Implements a set of datasources oriented off of a single revision. This is useful for extracting features of edit and article quality.

revscoring.datasources.revision_oriented.revision = {revision}

Represents the base revision of interest. Implements this structure:

Supporting classes

class revscoring.datasources.revision_oriented.Revision(name, include_parent=True, include_user=True, include_user_info=True, include_user_last_revision=False, include_page=True, include_page_creation=False, include_content=False)[source]

Represents a revision

id = None

int : Revision ID

timestamp = None

mwtypes.Timestamp : Timestamp the revision was saved

comment = None

str : The comment saved with the revision

byte_len = None

int : The length of the revision content in bytes

minor = None

bool : Was the revision flagged as minor?

content_model = None

str : Describes the format of revision content

text = None

str : The decoded (Unicode) text of the revision content

parent = None

Revision : The parent (aka “previous”) revision of the page.

page = None

Page : The page in which the revision was saved.

user = None

User : The user who saved the revision.

diff = None

Diff : The difference between this revision and the parent revision.

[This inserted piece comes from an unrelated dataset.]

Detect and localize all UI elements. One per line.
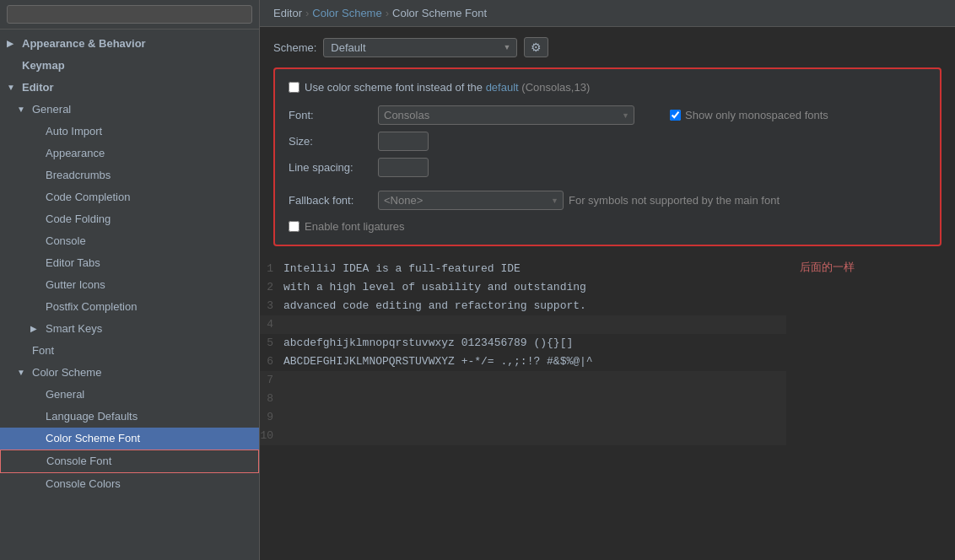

class revscoring.datasources.revision_oriented.Diff(name)[source]

Represents the difference between two sequential revisions.

class revscoring.datasources.revision_oriented.Page(name, include_creation=False)[source]

Represents a revision’s page

id = None

int : The page’s ID

title = None

str : The page’s title (namespace stripped)

namespace = None

Namespace : The namespace information.

creation = None

Revision : The first revision to the page.

class revscoring.datasources.revision_oriented.Namespace(name)[source]

Represents a page’s namespace

id = None

int : The namespace’s ID

name = None

str : The name of the namespace

class revscoring.datasources.revision_oriented.User(name, include_info=True, include_last_revision=False)[source]

Represents a user’s id and name/ip

id = None

int : The id of the user who saved the edit. 0 for IPs.

text = None

str : The user’s name or IP address

info = None

UserInfo : Information about the user.

last_revision = None

Revision : The last revision the user saved before the revision of reference.

class revscoring.datasources.revision_oriented.UserInfo(name)[source]

Represents a user’s information

editcount = None

int : A count of edits the user has ever saved

registration = None

mwtypes.Timestamp : The date the user registered

groups = None

set ( str ) : The groups the user is a member of

emailable = None

bool : True if the users is emailable, False otherwise

gender = None

str : A string representing the user’s gender preference.